── RECORDS ──
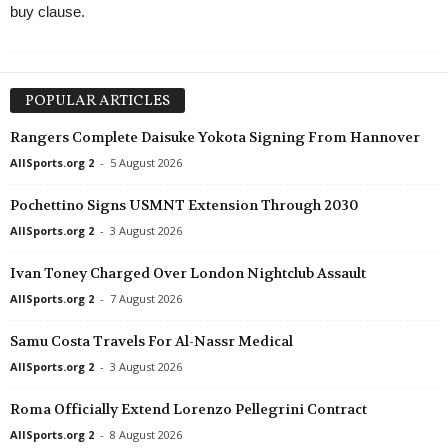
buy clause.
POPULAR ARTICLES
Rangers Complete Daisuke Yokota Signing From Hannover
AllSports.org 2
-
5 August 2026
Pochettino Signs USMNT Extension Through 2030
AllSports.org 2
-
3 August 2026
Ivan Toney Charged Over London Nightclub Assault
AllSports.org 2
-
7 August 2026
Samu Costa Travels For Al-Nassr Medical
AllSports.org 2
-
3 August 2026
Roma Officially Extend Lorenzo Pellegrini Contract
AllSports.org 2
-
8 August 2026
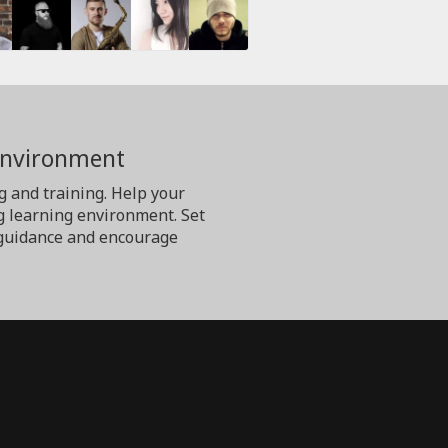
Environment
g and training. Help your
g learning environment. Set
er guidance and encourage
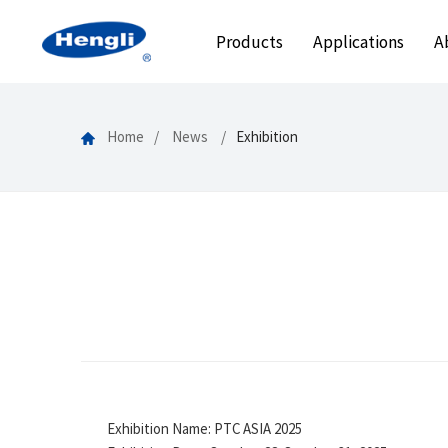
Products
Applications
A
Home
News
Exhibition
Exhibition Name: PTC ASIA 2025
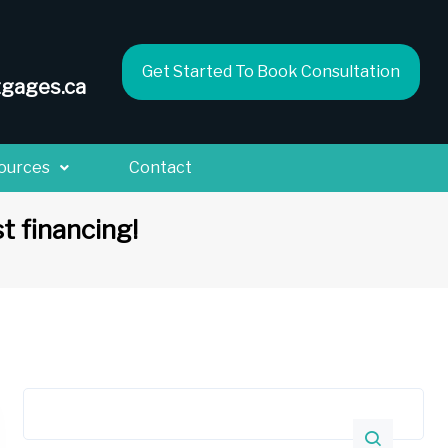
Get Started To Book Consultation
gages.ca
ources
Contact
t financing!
───
── RECORDS ──
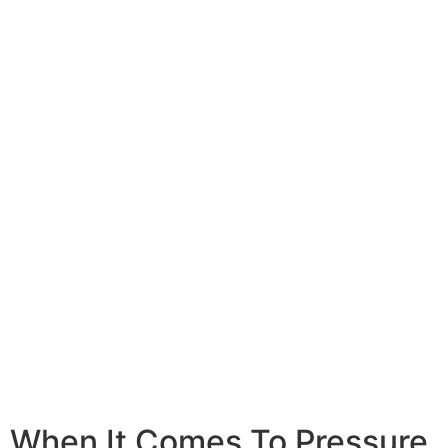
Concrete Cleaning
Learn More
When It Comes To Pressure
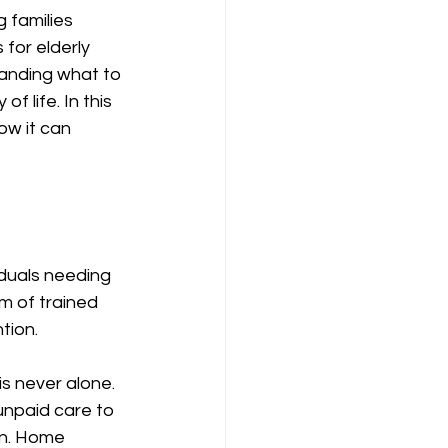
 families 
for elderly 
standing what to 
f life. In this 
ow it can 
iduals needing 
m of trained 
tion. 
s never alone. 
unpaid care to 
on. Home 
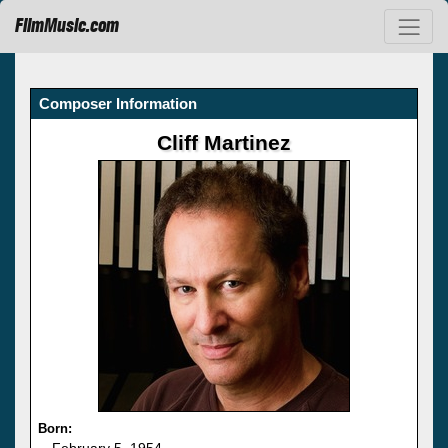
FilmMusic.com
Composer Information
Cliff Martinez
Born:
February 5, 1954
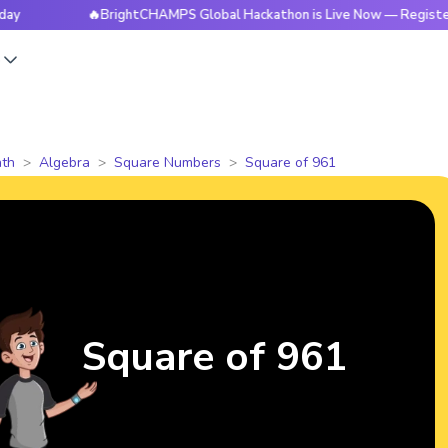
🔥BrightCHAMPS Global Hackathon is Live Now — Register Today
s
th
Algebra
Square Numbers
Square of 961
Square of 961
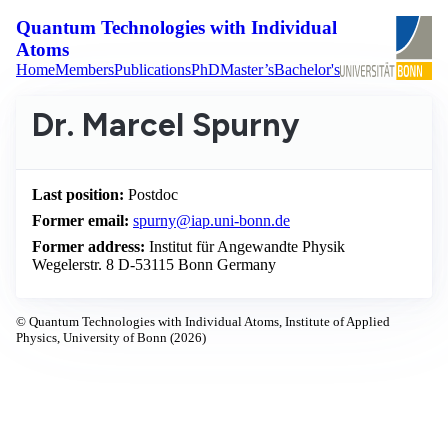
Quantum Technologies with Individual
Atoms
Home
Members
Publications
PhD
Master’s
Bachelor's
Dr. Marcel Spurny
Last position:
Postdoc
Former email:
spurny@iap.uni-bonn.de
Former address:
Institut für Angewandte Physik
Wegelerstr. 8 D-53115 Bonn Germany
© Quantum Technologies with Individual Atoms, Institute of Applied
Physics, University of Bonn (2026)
───
── RECORDS ──
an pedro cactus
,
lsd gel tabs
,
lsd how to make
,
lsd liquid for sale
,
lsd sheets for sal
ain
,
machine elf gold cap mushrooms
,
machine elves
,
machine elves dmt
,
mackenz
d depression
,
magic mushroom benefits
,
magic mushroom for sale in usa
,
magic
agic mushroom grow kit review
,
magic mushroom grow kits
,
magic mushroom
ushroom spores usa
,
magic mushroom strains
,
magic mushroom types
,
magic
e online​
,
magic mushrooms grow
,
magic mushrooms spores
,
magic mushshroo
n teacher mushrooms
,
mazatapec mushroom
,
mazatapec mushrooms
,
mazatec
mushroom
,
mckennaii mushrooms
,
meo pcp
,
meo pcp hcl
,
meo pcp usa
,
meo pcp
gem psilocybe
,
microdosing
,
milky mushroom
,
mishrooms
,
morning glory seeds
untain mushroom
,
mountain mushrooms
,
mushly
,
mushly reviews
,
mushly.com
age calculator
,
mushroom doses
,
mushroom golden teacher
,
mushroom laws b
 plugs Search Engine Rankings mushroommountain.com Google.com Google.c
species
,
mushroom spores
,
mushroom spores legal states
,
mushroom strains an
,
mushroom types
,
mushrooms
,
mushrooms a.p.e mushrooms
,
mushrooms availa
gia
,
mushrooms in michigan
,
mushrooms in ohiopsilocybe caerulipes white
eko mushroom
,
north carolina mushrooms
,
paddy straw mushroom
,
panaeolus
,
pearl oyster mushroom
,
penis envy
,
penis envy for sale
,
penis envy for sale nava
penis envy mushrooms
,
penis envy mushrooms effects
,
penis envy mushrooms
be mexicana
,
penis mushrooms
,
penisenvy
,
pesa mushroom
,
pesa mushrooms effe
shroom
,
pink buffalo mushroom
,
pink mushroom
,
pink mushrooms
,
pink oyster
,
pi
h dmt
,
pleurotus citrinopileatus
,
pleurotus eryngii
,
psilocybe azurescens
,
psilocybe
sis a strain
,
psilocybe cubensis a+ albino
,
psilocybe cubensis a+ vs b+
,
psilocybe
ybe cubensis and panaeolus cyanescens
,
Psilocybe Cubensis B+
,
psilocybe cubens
───
▶ _EXERCISE PROMPT_: Which part of the entries opens with the line containing "er guidance and encourage" and closes with the line containing "t financing!"? Output that part exactly, ends included, pictures excluded.

▶ _ANSWER SPACE_:
er guidance and encourage
Products
Applications
A
Home
News
Exhibition
Exhibition Name: PTC ASIA 2025
Get Started To Book Consultation
gages.ca
ources
Contact
t financing!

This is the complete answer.